The transition period crisis

The immediate crisis which this will provoke will come quite soon after ‘Brexit day’ because, as with the Article 50 process, there will be a tight and looming deadline. This time, it will be the end of the transition period on 31 December 2020. But the more immediate deadline will be 1 July by when the UK will have needed to make an application to extend the transition period, if it is going to. Johnson has sworn not to do so, committed not to in the manifesto, and insisted that every Tory candidate also explicitly commit to that. If he tries to renege on this self-inflicted constraint then he will open a major conflict with the ERG and within his government.

But if he does not, then there will be an acceleration of business relocations, continuing deferred or diverted business investment, and significant downward pressure on the pound. For no one serious believes that a trade deal can be completed by the end of the transition period, a point underscored this week by Michel Barnier. The alternative will be a ‘WTO Brexit’ and a major economic crisis. Moreover, it is already clear that, even if a ‘bare bones’ trade deal - whatever that really means in practice – could be done, the new customs arrangements and systems needed are highly unlikely to be ready by December 2020 and possibly not for quite a while thereafter.

Some, though not all, observers believe that even if no extension had been sought by July then as the end of 2020 approached the EU would still be amenable to doing so (just to avoid the disruption). Domestically, it might perhaps be dressed up in some face-saving language rather than being called a transition period extension. But it would certainly involve continued budget payments and, of course, continued adherence to EU rules and ECJ judgments but with very limited involvement or input from the UK. It is hard to see how such ‘vassal statehood’, to use Johnson’s term, could provoke anything but a major political crisis in the Tory Party.

A dystopian future

Yet, even assuming that an extension were agreed and the political crisis weathered, that would not solve anything. All of the same dilemmas and disputes would exist, just with a new deadline of whatever that might be. It’s perfectly possible that, by the time that next deadline got reached, some or most of them would still be unresolved and it would be extended yet again.

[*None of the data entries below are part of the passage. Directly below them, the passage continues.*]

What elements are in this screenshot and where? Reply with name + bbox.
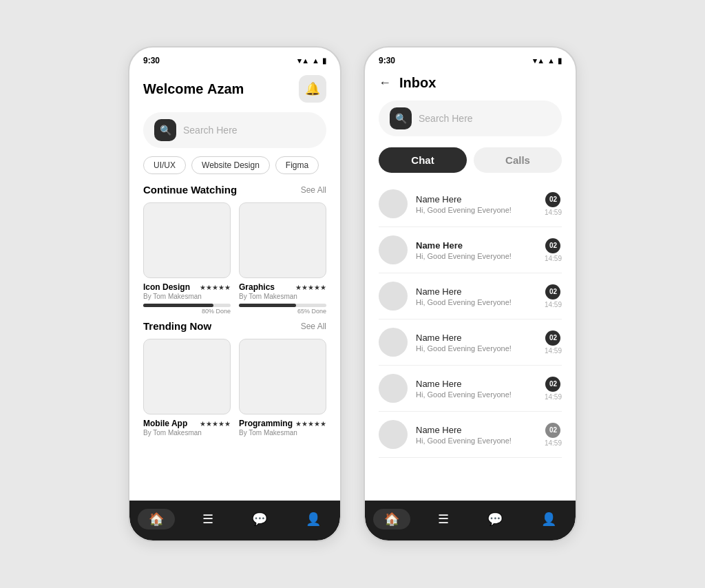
chat-avatar-3 [379, 328, 408, 357]
badge-5: 02 [545, 423, 560, 438]
chat-info-4: Name Here Hi, Good Evening Everyone! [416, 379, 545, 399]
trending-now-cards: Mobile App ★★★★★ By Tom Makesman Program… [129, 339, 340, 442]
trending-now-title: Trending Now [143, 320, 211, 332]
chat-name-0: Name Here [416, 194, 545, 204]
badge-2: 02 [545, 284, 560, 300]
card-name-icon-design: Icon Design [143, 282, 190, 292]
card-stars-graphics: ★★★★★ [295, 284, 326, 291]
search-bar-2[interactable]: 🔍 Search Here [379, 101, 562, 136]
chat-item-5[interactable]: Name Here Hi, Good Evening Everyone! 02 … [379, 412, 562, 458]
card-image-mobile-app [143, 339, 231, 414]
card-stars-mobile-app: ★★★★★ [200, 420, 231, 428]
continue-watching-header: Continue Watching See All [129, 184, 340, 202]
card-author-graphics: By Tom Makesman [239, 293, 326, 300]
inbox-header: ← Inbox [365, 70, 576, 98]
chat-meta-0: 02 14:59 [545, 192, 562, 216]
card-image-icon-design [143, 202, 231, 278]
progress-wrap-icon-design [143, 304, 231, 307]
badge-1: 02 [545, 238, 560, 253]
phone-screen-2: 9:30 ▾▲ ▲ ▮ ← Inbox 🔍 Search Here Chat C… [364, 46, 577, 542]
battery-icon: ▮ [322, 56, 326, 65]
tag-webdesign[interactable]: Website Design [191, 156, 270, 174]
nav-profile-2[interactable]: 👤 [530, 509, 567, 529]
chat-time-2: 14:59 [545, 301, 562, 308]
progress-fill-icon-design [143, 304, 213, 307]
badge-0: 02 [545, 192, 560, 207]
course-card-programming[interactable]: Programming ★★★★★ By Tom Makesman [239, 339, 326, 437]
card-stars-programming: ★★★★★ [295, 420, 326, 428]
chat-avatar-0 [379, 189, 408, 218]
badge-4: 02 [545, 377, 560, 392]
search-placeholder-2: Search Here [419, 113, 473, 124]
search-bar-1[interactable]: 🔍 Search Here [143, 112, 326, 148]
chat-meta-4: 02 14:59 [545, 377, 562, 401]
chat-item-0[interactable]: Name Here Hi, Good Evening Everyone! 02 … [379, 181, 562, 227]
tab-row: Chat Calls [365, 145, 576, 181]
chat-meta-5: 02 14:59 [545, 423, 562, 447]
tags-row: UI/UX Website Design Figma [129, 156, 340, 184]
app-container: 9:30 ▾▲ ▲ ▮ Welcome Azam 🔔 🔍 Search Here [0, 0, 705, 588]
course-card-mobile-app[interactable]: Mobile App ★★★★★ By Tom Makesman [143, 339, 231, 437]
progress-label-graphics: 65% Done [239, 308, 326, 315]
chat-item-4[interactable]: Name Here Hi, Good Evening Everyone! 02 … [379, 366, 562, 412]
chat-time-5: 14:59 [545, 439, 562, 447]
chat-avatar-5 [379, 420, 408, 449]
bottom-nav-2: 🏠 ☰ 💬 👤 [365, 501, 576, 540]
chat-msg-2: Hi, Good Evening Everyone! [416, 298, 545, 306]
search-icon-1: 🔍 [154, 119, 176, 141]
screen1-content: Welcome Azam 🔔 🔍 Search Here UI/UX Websi… [129, 70, 340, 501]
nav-courses-1[interactable]: ☰ [191, 509, 224, 529]
chat-avatar-1 [379, 235, 408, 264]
notification-button[interactable]: 🔔 [299, 75, 326, 103]
trending-now-see-all[interactable]: See All [301, 322, 326, 331]
chat-name-2: Name Here [416, 286, 545, 297]
chat-list: Name Here Hi, Good Evening Everyone! 02 … [365, 181, 576, 501]
course-card-icon-design[interactable]: Icon Design ★★★★★ By Tom Makesman 80% Do… [143, 202, 231, 315]
progress-fill-graphics [239, 304, 296, 307]
status-bar-2: 9:30 ▾▲ ▲ ▮ [365, 48, 576, 70]
chat-msg-5: Hi, Good Evening Everyone! [416, 437, 545, 445]
card-image-graphics [239, 202, 326, 278]
signal-icon: ▾▲ [297, 56, 309, 65]
chat-item-2[interactable]: Name Here Hi, Good Evening Everyone! 02 … [379, 273, 562, 319]
card-name-programming: Programming [239, 419, 293, 428]
nav-home-1[interactable]: 🏠 [138, 509, 175, 529]
nav-chat-1[interactable]: 💬 [241, 509, 278, 529]
badge-3: 02 [545, 330, 560, 346]
continue-watching-see-all[interactable]: See All [301, 185, 326, 195]
course-card-graphics[interactable]: Graphics ★★★★★ By Tom Makesman 65% Done [239, 202, 326, 315]
wifi-icon: ▲ [312, 56, 319, 65]
search-placeholder-1: Search Here [183, 125, 238, 136]
battery-icon-2: ▮ [558, 56, 562, 65]
chat-avatar-2 [379, 282, 408, 311]
back-button[interactable]: ← [379, 76, 391, 90]
chat-info-5: Name Here Hi, Good Evening Everyone! [416, 425, 545, 445]
tab-chat[interactable]: Chat [379, 147, 467, 173]
welcome-text: Welcome Azam [143, 81, 244, 97]
nav-profile-1[interactable]: 👤 [295, 509, 332, 529]
progress-label-icon-design: 80% Done [143, 308, 231, 315]
chat-name-5: Name Here [416, 425, 545, 435]
phone-screen-1: 9:30 ▾▲ ▲ ▮ Welcome Azam 🔔 🔍 Search Here [128, 46, 341, 542]
nav-home-2[interactable]: 🏠 [373, 509, 410, 529]
continue-watching-title: Continue Watching [143, 184, 237, 196]
tab-calls[interactable]: Calls [474, 147, 562, 173]
tag-figma[interactable]: Figma [275, 156, 319, 174]
card-author-mobile-app: By Tom Makesman [143, 429, 231, 437]
nav-chat-2[interactable]: 💬 [476, 509, 514, 529]
tag-uiux[interactable]: UI/UX [143, 156, 186, 174]
chat-item-1[interactable]: Name Here Hi, Good Evening Everyone! 02 … [379, 227, 562, 273]
chat-item-3[interactable]: Name Here Hi, Good Evening Everyone! 02 … [379, 319, 562, 366]
card-header-icon-design: Icon Design ★★★★★ [143, 282, 231, 292]
card-header-graphics: Graphics ★★★★★ [239, 282, 326, 292]
chat-meta-3: 02 14:59 [545, 330, 562, 355]
card-header-mobile-app: Mobile App ★★★★★ [143, 419, 231, 428]
welcome-label: Welcome [143, 81, 203, 96]
time-2: 9:30 [379, 56, 395, 65]
nav-courses-2[interactable]: ☰ [427, 509, 460, 529]
chat-info-2: Name Here Hi, Good Evening Everyone! [416, 286, 545, 306]
chat-time-0: 14:59 [545, 209, 562, 216]
inbox-title: Inbox [399, 75, 436, 91]
chat-info-0: Name Here Hi, Good Evening Everyone! [416, 194, 545, 214]
chat-msg-1: Hi, Good Evening Everyone! [416, 252, 545, 260]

At this distance in time it is impossible to predict what such a scenario would look like, but a reasonable guess is that by then the opposition parties will have re-grouped, and that there will be a vibrant campaign movement to re-join the EU. But the civil service will be in meltdown after years of having been asked to deliver an undeliverable policy. Many EU nationals will have left, along with many of those UK nationals with the skills and mobility to do so.  There will be (at very best) a stagnant economy, with a declining fiscal position and major labour shortages, especially in the NHS and social care.

As for leavers, by the time we get to this point I think they will have divided into three groups. One will vociferously insist that it would have been fine if only their various versions of ‘true Brexit’ had been followed. The second will be denying that they had ever supported Brexit at all. The third group will probably be supporting a new, more or less openly fascist, party.

This is the best case scenario, in that it’s based on the assumption of continued extension(s) of the transition period, and says nothing about whatever non-Brexit horrors lie in wait in terms of, for example, human rights legislation. Nor does it say anything about the other huge consequences of the election result in terms of the likely impetus to Scottish independence and Irish reunification. Both of those, whatever merits they may have for their advocates, imply ending up with an English nationalist fragment of what was once the United Kingdom.

This is the grim dystopia that the British electorate, as distilled by the absurdities of the British electoral system, has just voted for. The coming years are going to be very ugly indeed.